Tatami raconte alors ses deux combats : celui politique et féministe mené dans les coulisses du stadium et celui sportif se déroulant sur les tatamis. Astucieusement, le film subvertit son point de départ. La violence des coups et autres ippons du judo cache en vérité une menace psychologique autrement plus brutale et difficile à contrer. Et lorsque Leila subit une prise de soumission lors d’un match, il n’est plus uniquement question de sport et son sort résonne avec toutes les femmes d’Iran, elles-mêmes étouffées, paralysées ou asphyxiées, par leur pays au quotidien.

Arienne Mandi dans Tatami
L’heure de reprendre le dessus

Bien sûr, les métaphores ne sont pas très subtiles, mais avec son rythme crescendo, Tatami parvient toujours à les rendre pertinentes. Le noir et blanc supervisé par le chef opérateur Todd Martin vient d’ailleurs sublimer l’ensemble. Car non seulement l’écrin visuel de Tatami est d’une incroyable beauté, mais la profondeur des noirs accentue la sensation que les personnages sont aspirés par une force qu’ils ne peuvent maitriser. Une horreur sombre, tapie dans l’ombre et ne cherchant qu’à les réduire au silence à tout jamais.
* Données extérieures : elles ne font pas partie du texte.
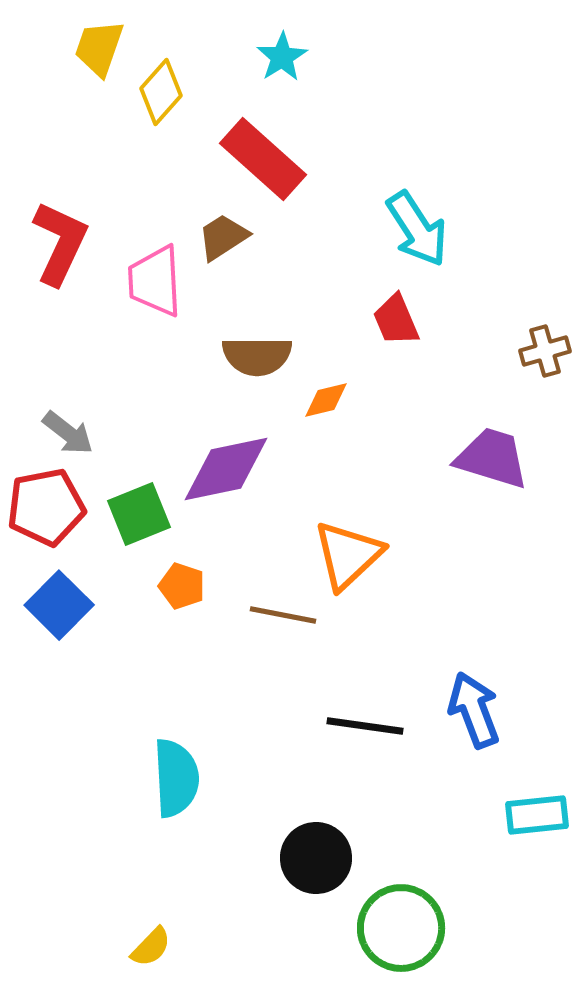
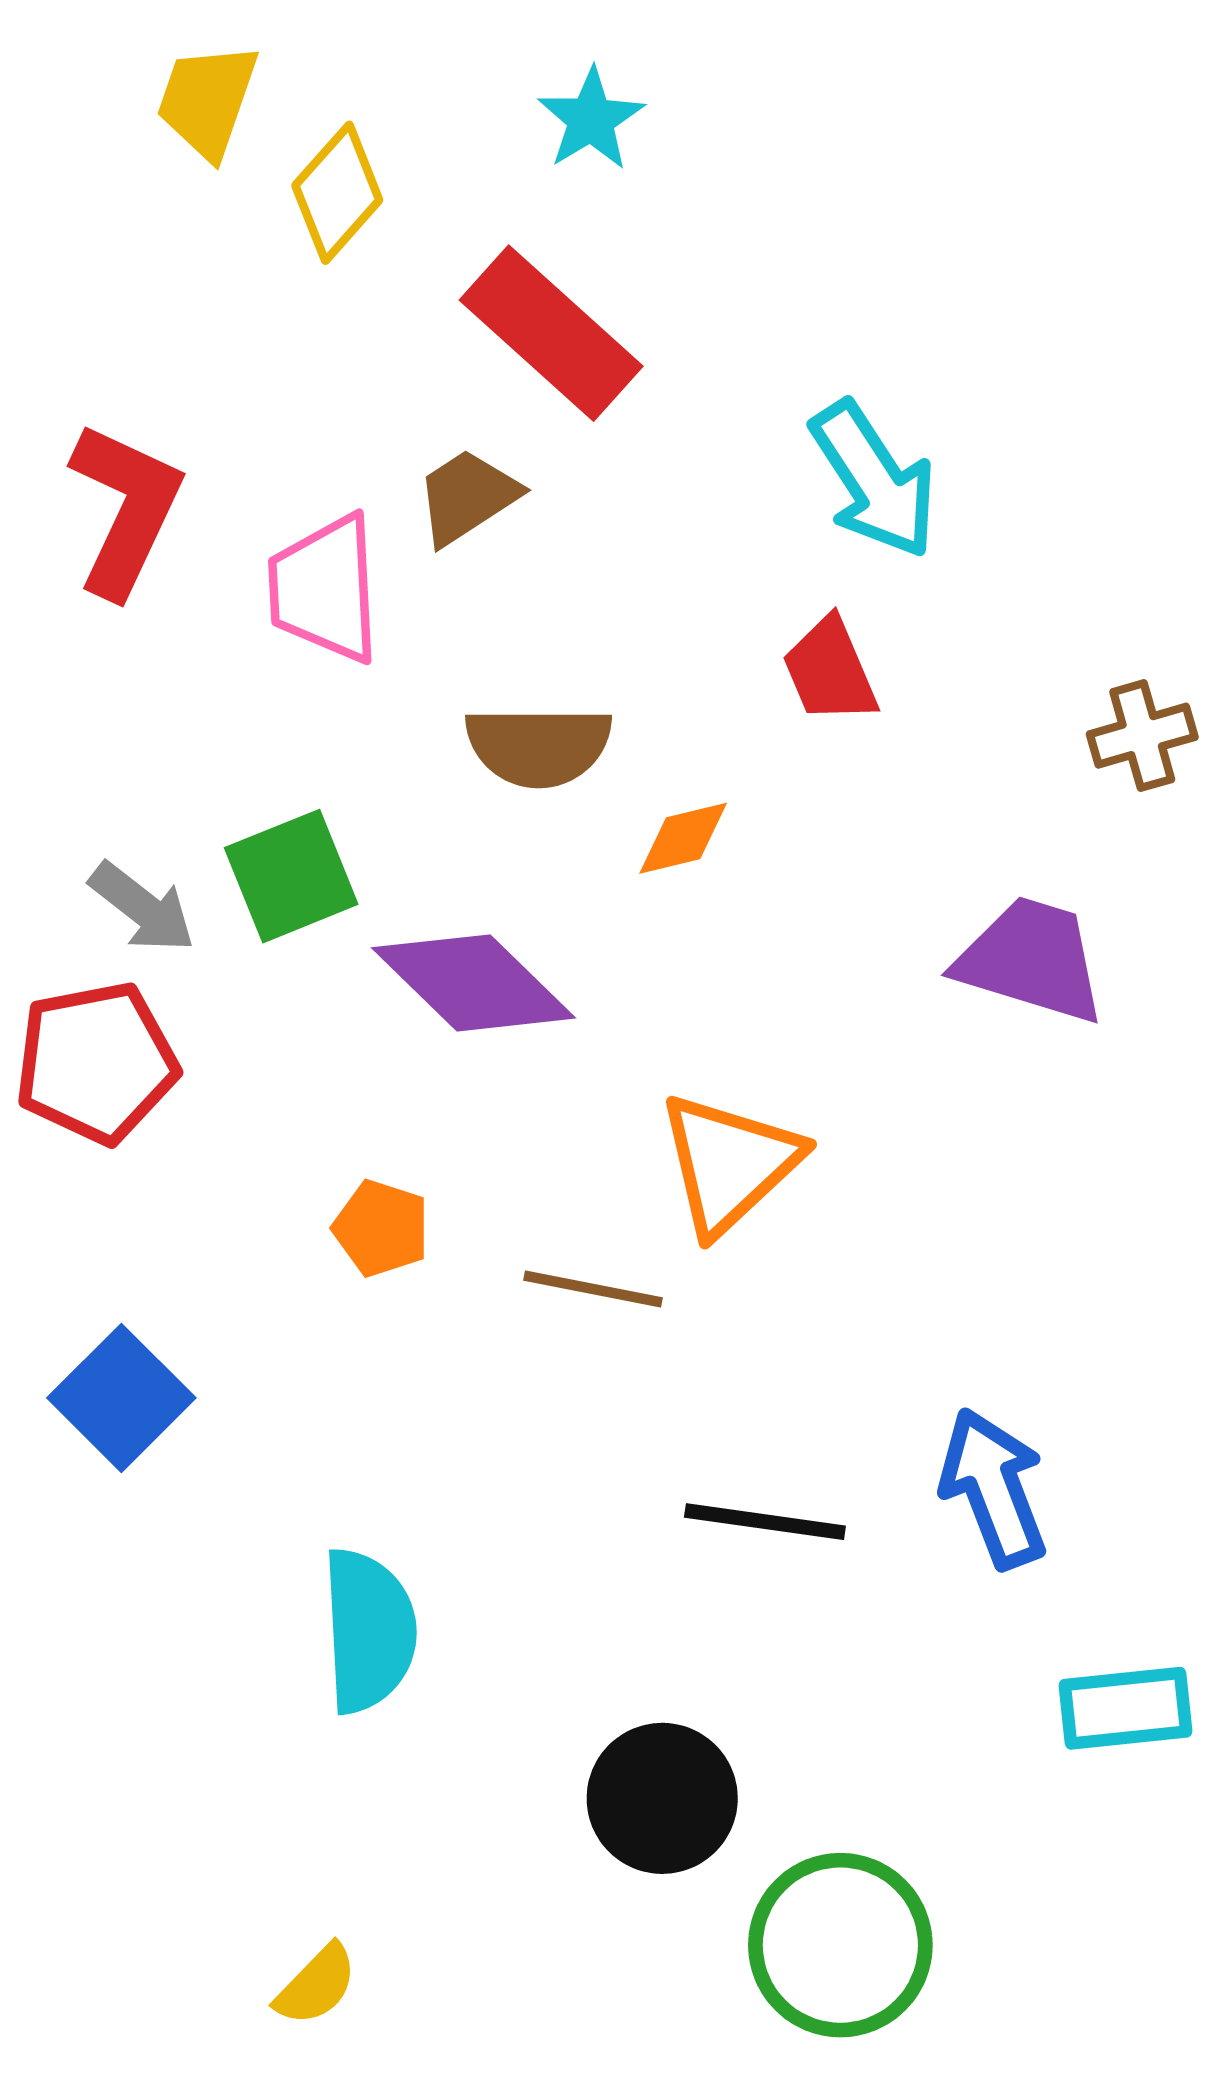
purple diamond: (226, 469) -> (474, 983), turned 56
green square: (139, 514) -> (291, 876), moved
blue square: (59, 605) -> (121, 1398), moved

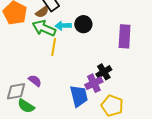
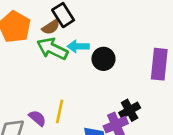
black circle: (83, 24) -> (103, 59), moved
yellow line: (54, 47) -> (60, 111), moved

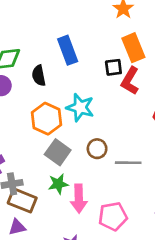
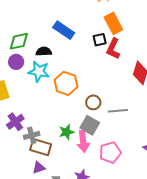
blue rectangle: (68, 50) -> (64, 30), turned -30
black semicircle: (39, 76) -> (44, 51), turned 105
cyan star: (80, 107) -> (39, 72), moved
orange hexagon: (47, 119) -> (66, 83), moved
gray square: (58, 152) -> (90, 125), moved

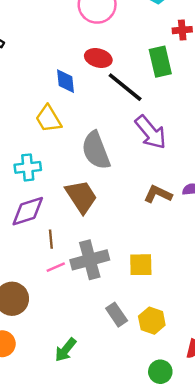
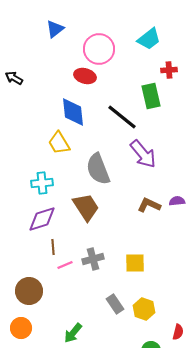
red ellipse: (98, 58) -> (85, 76), moved
blue diamond: (65, 81) -> (73, 112), size x1.4
brown line: (51, 239) -> (53, 247), moved
gray cross: (90, 260) -> (93, 259), size x0.7

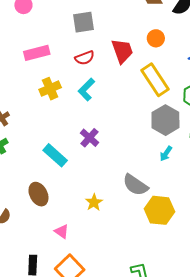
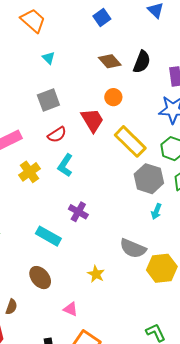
orange circle: (156, 38) -> (113, 97), moved

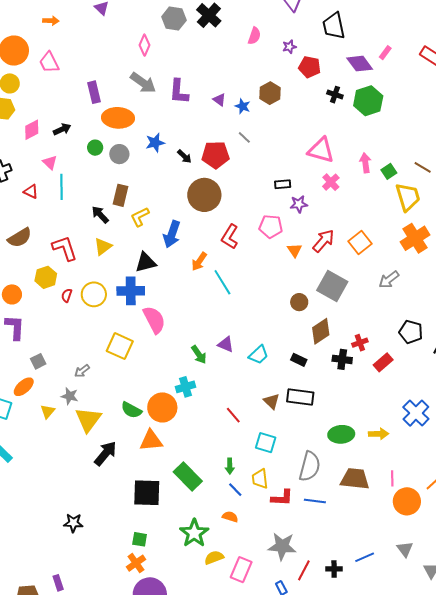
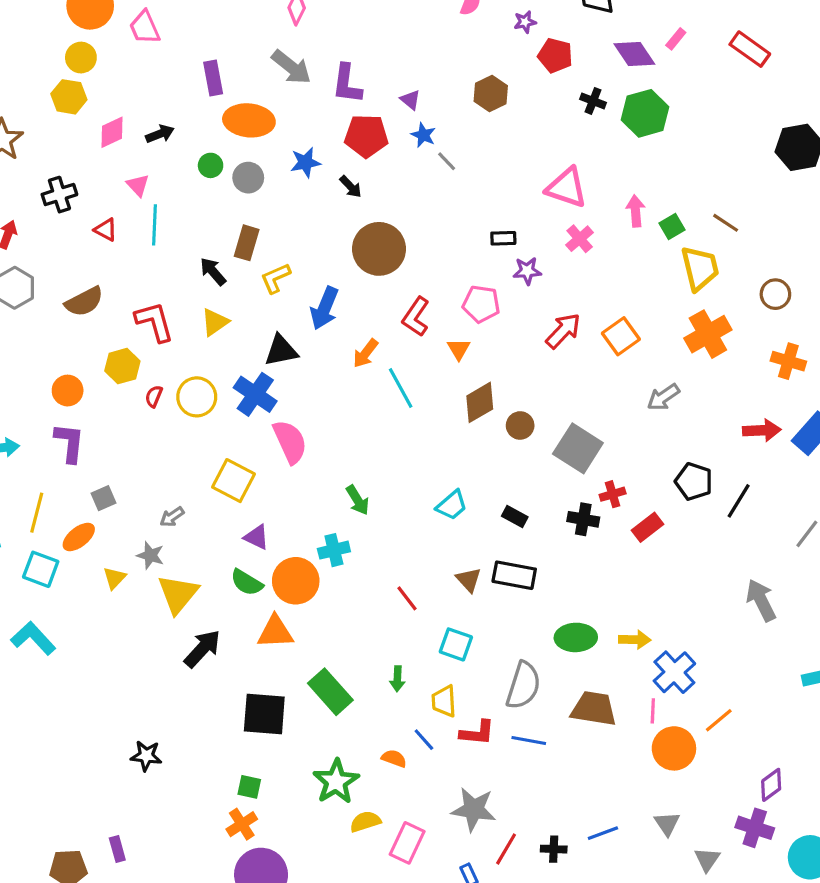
blue star: (243, 106) -> (423, 135), moved
red pentagon: (216, 155) -> (366, 136), moved
orange triangle: (295, 250) -> (459, 349), moved
gray square: (332, 286) -> (578, 448), moved
blue cross: (131, 291) -> (255, 394), turned 32
brown diamond: (321, 331) -> (480, 402), moved
purple triangle: (226, 344) -> (256, 537), moved
blue cross: (416, 413) -> (674, 672), moved
blue line: (235, 490) -> (424, 740), moved

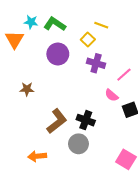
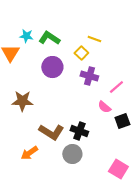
brown star: (27, 89) -> (22, 101), size x1.5
brown L-shape: (57, 121) -> (51, 132), turned 70
orange arrow: (37, 156) -> (29, 153), moved, turned -30

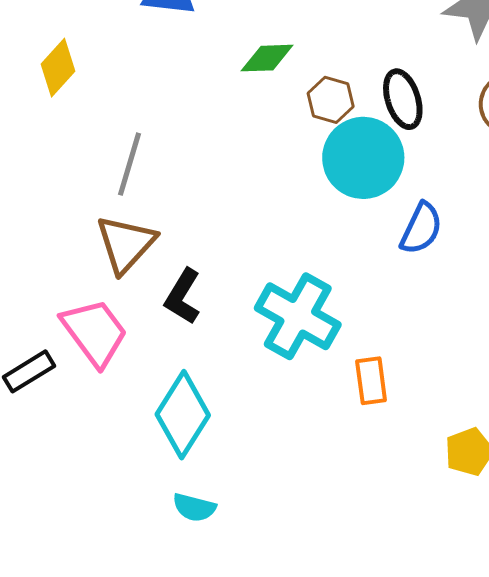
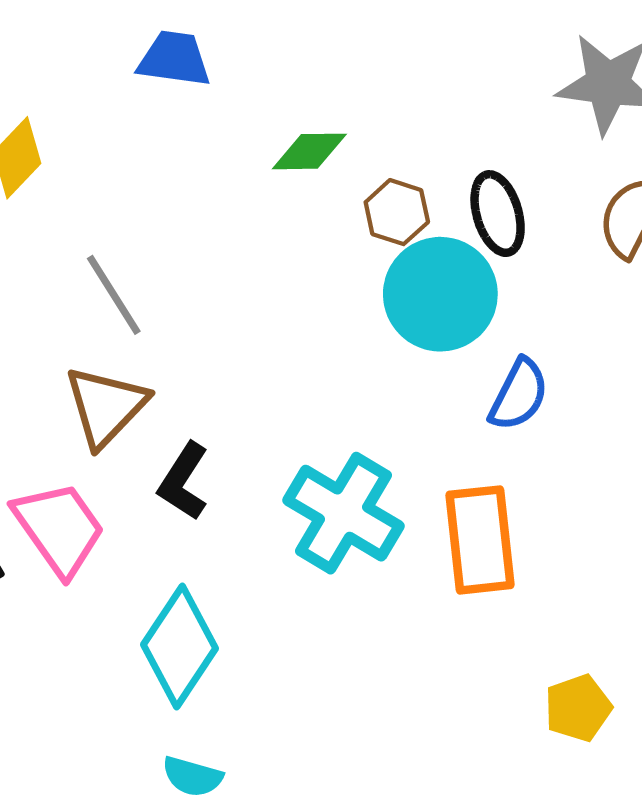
gray line: (129, 164) -> (114, 295), turned -50
orange rectangle: (371, 381) -> (480, 540), moved, size x1.6

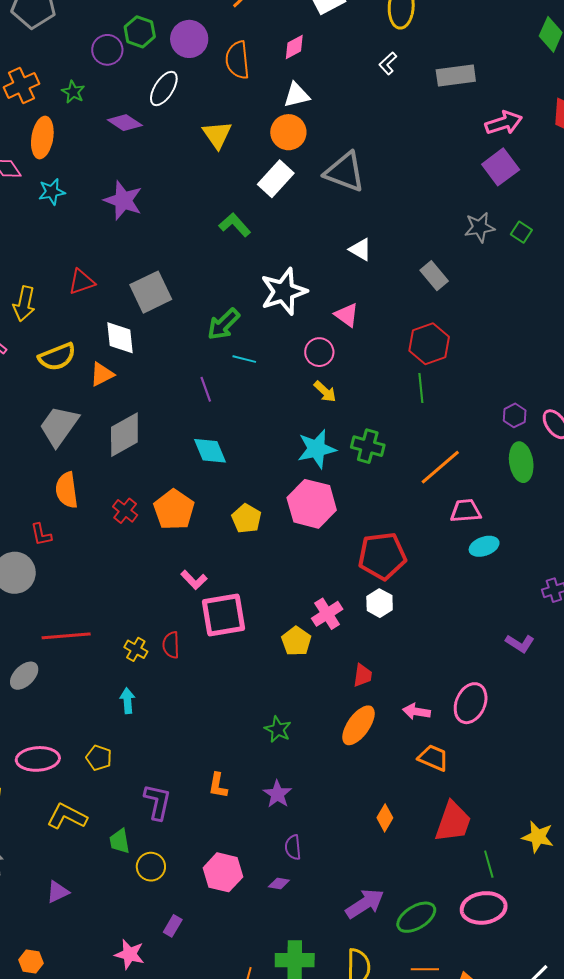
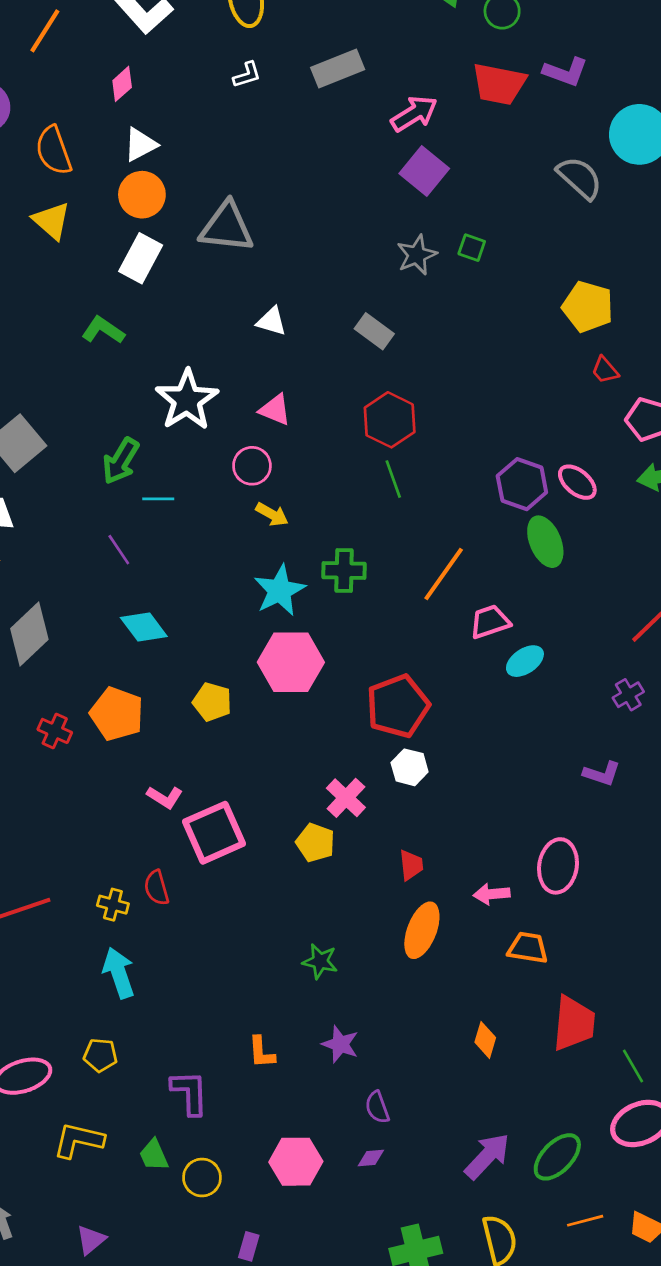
orange semicircle: (237, 60) -> (54, 151), moved
white L-shape: (388, 63) -> (247, 75), turned -140
purple hexagon: (515, 415) -> (522, 484), size x1.6
cyan arrow: (127, 701) -> (119, 973), size x1.5

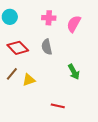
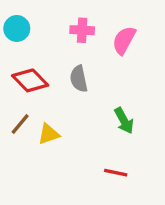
red line: (58, 106) -> (116, 173), moved

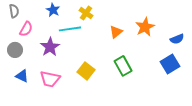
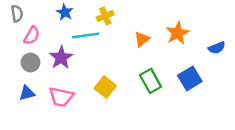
yellow cross: (86, 13) -> (105, 16), turned 32
gray circle: (15, 50) -> (30, 62), moved
blue square: (170, 64) -> (190, 78), moved
blue triangle: (22, 76) -> (27, 93), turned -40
Plus encore, le judo n’avait probablement jamais été aussi bien mis en scène au cinéma qu’ici. En s’approchant au plus près des corps pour capturer les duels de l’intérieur et suivre l’épuisement progressif des judokates (du son de leur respiration à la danse de leurs mouvements), les cinéastes se réapproprient à leur manière les combats de boxe immersifs du Raging Bull de Martin Scorsese (référence évidente et confessée par Nattiv). Bref, même si Tatami est loin d’être parfait, il frappe fort et est l’une des plus belles preuves que l’art et le sport ont, sont et seront toujours politique.

Affiche française de Tatami
Rédacteurs :
Résumé

À la fois huis-clos redoutable, thriller sportif captivant et drame politique engagé, Tatami confirme la vitalité du cinéma iranien (et désormais israelo-iranien).